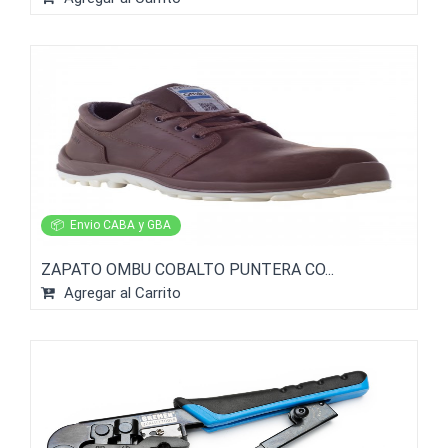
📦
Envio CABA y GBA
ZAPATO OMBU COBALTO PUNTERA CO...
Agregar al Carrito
--
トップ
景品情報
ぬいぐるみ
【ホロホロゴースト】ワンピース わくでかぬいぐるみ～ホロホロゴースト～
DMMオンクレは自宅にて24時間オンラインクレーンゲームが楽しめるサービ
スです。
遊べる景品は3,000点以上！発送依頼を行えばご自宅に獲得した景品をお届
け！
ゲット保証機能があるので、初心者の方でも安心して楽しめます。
---
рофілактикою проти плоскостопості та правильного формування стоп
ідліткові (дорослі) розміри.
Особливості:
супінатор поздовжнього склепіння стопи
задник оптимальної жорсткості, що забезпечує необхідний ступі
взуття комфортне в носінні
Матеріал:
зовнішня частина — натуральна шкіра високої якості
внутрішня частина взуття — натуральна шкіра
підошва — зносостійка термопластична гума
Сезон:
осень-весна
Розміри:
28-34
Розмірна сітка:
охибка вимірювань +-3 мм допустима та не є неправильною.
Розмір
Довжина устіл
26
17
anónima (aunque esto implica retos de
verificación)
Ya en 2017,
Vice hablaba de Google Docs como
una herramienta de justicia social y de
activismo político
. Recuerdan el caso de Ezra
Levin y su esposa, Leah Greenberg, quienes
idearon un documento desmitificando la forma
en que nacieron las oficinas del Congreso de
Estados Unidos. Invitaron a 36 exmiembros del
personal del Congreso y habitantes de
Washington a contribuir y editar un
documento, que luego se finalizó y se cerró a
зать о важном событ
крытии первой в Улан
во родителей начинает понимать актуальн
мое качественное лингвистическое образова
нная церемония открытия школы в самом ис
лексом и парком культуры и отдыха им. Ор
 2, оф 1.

## Work to be completed
Count up the lines in the listing that hold the word "Congreso", and give that number only.

## Solution
2